# Overview
This notebook contains the implementation of the Multivariate Sea Storm Model (https://github.com/anardek/Multivariate_Sea_Storm_Model/tree/main) used to generate 20,000 synthetic storms parameterized for North Core Banks, NC using a 30-year historical time record. Below, I provide a summary of the MSSM components and use within Barrier3D. The storms developed in this current notebook are used within the manuscript "XXXXXXX" Van Blunk et al., (in prep).

# Storms in Barrier3D
Storms in Barrier3D are be described by 3 variables: storm duration, the highest runup elevation (Rhigh), and the lowest runup elevation (Rlow). In this notebook, we describe how to generate a list of synthetic storms for use in Barrier3D following the methods of Wahl et al. (2016) for a copula-based multivariate sea-storm model (MSSM). In this notebook, the MSSM model is developed using wave hindcast and water-level data from the North Core Banks, NC and accounts for interdependencies between these three variables. We then illustrate how the list of synthetic storms can be used to generate annual storm time series (i.e., many storms per model year) for use in Barrier3D. Most of the text below describing the MSSM is taken from the Supplementary Text of Reeves et al., 2021 and the notebook here: https://github.com/UNC-CECL/Barrier3D/blob/master/notebooks/MSSM_for_Barrier3d.ipynb).
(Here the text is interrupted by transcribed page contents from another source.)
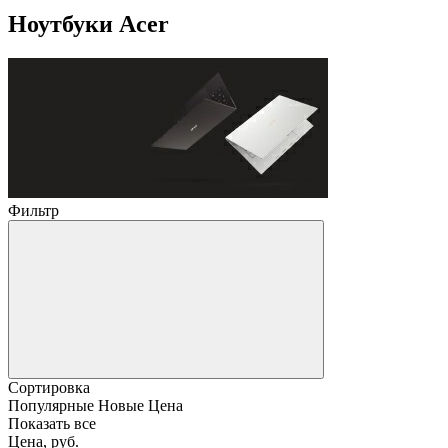
Ноутбуки Acer
Фильтр
Сортировка
Популярные
Новые
Цена
Показать все
Цена, руб.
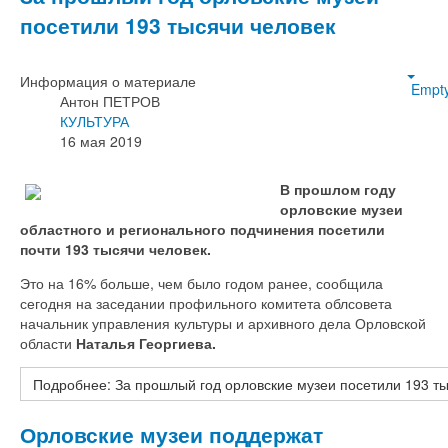
посетили 193 тысячи человек
Информация о материале
Empt
Антон ПЕТРОВ
КУЛЬТУРА
16 мая 2019
В прошлом году
орловские музеи
областного и регионального подчинения посетили
почти 193 тысячи человек.
Это на 16% больше, чем было годом ранее, сообщила
сегодня на заседании профильного комитета облсовета
начальник управления культуры и архивного дела Орловской
области
Наталья Георгиева.
Подробнее: За прошлый год орловские музеи посетили 193 ты
Орловские музеи поддержат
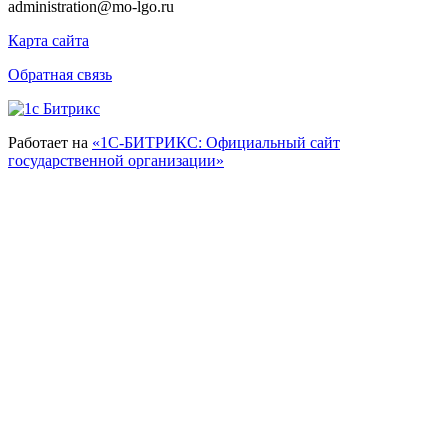
administration@mo-lgo.ru
Карта сайта
Обратная связь
Работает на
«1С-БИТРИКС: Официальный сайт
государственной организации»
## Multivariate Sea Storm Model
The MSSM model `multivariateSeaStorm.m` (located at https://github.com/anardek/Multivariate_Sea_Storm_Model) was written in Matlab in order to utilize the t-tide package, which allows for robust fitting of tidal constituents to water level time series, and therefore sadly cannot be run in this notebook. We provide a sample call below and describe the function components: 

`[stStorms, stSimStorms] = multivariateSeaStorm(sCopula, sWIS_filename, sWaterLevel_filename, fBeta, fBermEl, nSimStorm, bPlot, sOutput_filename)`

The MSSM model requires the following inputs: 

`
% Inputs:
%       sCopula              - copula to be fitted to storm variables:"c-vine", "d-vine", "gaussian"
%       sWIS_filename        - .onlns file downloaded from a USACE Wave Information Studies (WIS) bouy; must 
%                              contain hourly records of wave height (m)
%       sWaterLevel_filename - .txt file that contains hourly records of total water level in m NAVD88 as second 
%                              column, first column is datetime; downloaded for each year from NOAA;
%                              must be either the same length or longer than WIS time record
%       fBeta                - beach slope 
%       nSimStorm            - number of simulated storms to create
%       fBermEl              - erosion threshold; Wahl used 5% of dune toe heights; we use the average berm 
%                              elevation (m NAVD88)
%       bPlot                - boolean for plotting
%       sOutputFilename      - string of prefix for csv output filename
`

For North Core Banks, we utilize a 30 year record of hourly wave hindcast data – including wave height (Hs) and wave period (Tp) – from the USACE’s Wave Information Studies buoy offshore North Core Banks (ST63266, 24 m water depth) and hourly records of water level from the nearest NOAA tide gauge (Station 8656483, Beaufort, NC) to create a list of 20,000 synthetic storms. The data range used spans June 10, 1990 to June 10, 2021 (GMT/UTC); the Beaufort, NC tide gauge was installed in June 1990 and the WIS ONELINES time series extends through 2021. Note that the time series from the NOAA tide gauge were downloaded at year-long intervals, combined into a single CSV, and then a custom datetime was created ('dd-mmm-yyyy hh:mm:ss') prior to exporting as a txt file. I also had to manually delete NANs from the water level time series (January 1992).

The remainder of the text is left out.